Implementing a syntax checker and/or OWL Tidy

For the record, here's a sketch of how to implement
an OWL Syntax Checker and/or OWL Tidy with the
graph as triples approach [1].

OWL Tidy takes an input RDF Graph and a level either Lite or DL
and outputs a related graph that is of that level.



Initialize
==========

Set the triple tables to be the OWL DL triple tables.
Set onFailure := Full

Assign to each node in the graph a set of possible
categories.
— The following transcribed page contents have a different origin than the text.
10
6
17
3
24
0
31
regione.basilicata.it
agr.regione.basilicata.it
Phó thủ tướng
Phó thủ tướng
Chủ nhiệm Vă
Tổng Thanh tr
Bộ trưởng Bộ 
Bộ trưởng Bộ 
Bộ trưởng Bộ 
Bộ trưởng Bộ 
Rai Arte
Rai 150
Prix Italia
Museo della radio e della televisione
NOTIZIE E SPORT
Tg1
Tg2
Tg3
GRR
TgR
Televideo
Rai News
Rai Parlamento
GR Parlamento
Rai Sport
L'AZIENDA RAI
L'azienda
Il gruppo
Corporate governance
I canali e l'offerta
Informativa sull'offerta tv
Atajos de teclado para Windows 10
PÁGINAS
Initially this set is the set of all
categories, except for the builtins, which
either map to their built-in category, or none
for built-ins like rdf:type that must match explicitly.
In these cases treat the builtin uriref itself as a category.

Set the iteration graph to be the input graph.
Set the continuation subgraph to be empty.
Set changed to false.


Iterate
=======
Iterate over the triples in the iteration graph;
for a more efficient classification, on the first cycle,
start with triples with predicate rdf:type.
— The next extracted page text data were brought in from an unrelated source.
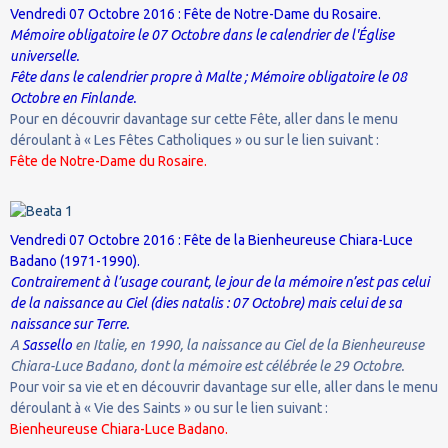
Vendredi 07 Octobre 2016 : Fête de Notre-Dame du Rosaire.
Mémoire obligatoire le 07 Octobre dans le calendrier de l'Église
universelle.
Fête dans le calendrier propre à Malte ; Mémoire obligatoire le 08
Octobre en Finlande.
Pour en découvrir davantage sur cette Fête, aller dans le menu
déroulant à « Les Fêtes Catholiques » ou sur le lien suivant :
Fête de Notre-Dame du Rosaire.
Vendredi 07 Octobre 2016 : Fête de la Bienheureuse Chiara-Luce
Badano (1971-1990).
Contrairement à l’usage courant, le jour de la mémoire n’est pas celui
de la naissance au Ciel (dies natalis : 07 Octobre) mais celui de sa
naissance sur Terre.
A
Sassello
en Italie, en 1990, la naissance au Ciel de la Bienheureuse
Chiara-Luce Badano, dont la mémoire est célébrée le 29 Octobre.
Pour voir sa vie et en découvrir davantage sur elle, aller dans le menu
déroulant à « Vie des Saints » ou sur le lien suivant :
Bienheureuse Chiara-Luce Badano.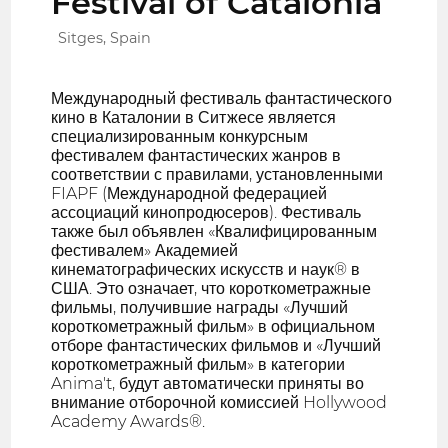
Festival of Catalonia
Sitges, Spain
Международный фестиваль фантастического
кино в Каталонии в Ситжесе является
специализированным конкурсным
фестивалем фантастических жанров в
соответствии с правилами, установленными
FIAPF (Международной федерацией
ассоциаций кинопродюсеров). Фестиваль
также был объявлен «Квалифицированным
фестивалем» Академией
кинематографических искусств и наук® в
США. Это означает, что короткометражные
фильмы, получившие награды «Лучший
короткометражный фильм» в официальном
отборе фантастических фильмов и «Лучший
короткометражный фильм» в категории
Anima't, будут автоматически приняты во
внимание отборочной комиссией Hollywood
Academy Awards®.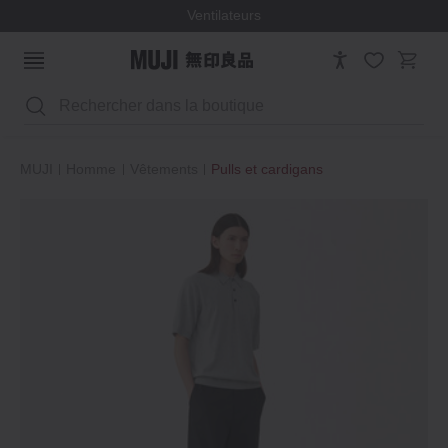
Ventilateurs
Rechercher
MUJI
Homme
Vêtements
Pulls et cardigans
For each triple tr, find the current possible
categories of subject (S), predicate (P) and object (O).
Look these up in the triple tables.

Reduction
=========
Set
  S' = { s | s in S, p in P, o in O,
             <s,p,o> in triple table }


Set
  P' = { p | s in S, p in P, o in O,
             <s,p,o> in triple table }


Set
  O' = { o | s in S, p in P, o in O,
             <s,p,o> in triple table }

If S', P' or O' is empty then:
// Failure
  if onFailure==Full
     then emit OWL Full
  else
     set onFailure := Full
     goto TypeChecks
  end if
end if

OWL Tidy may have some unsafe heuristics at this point to drop
or replace some of the triples involving s p and o.

If S != S' or P != P' or O != O' set changed = true.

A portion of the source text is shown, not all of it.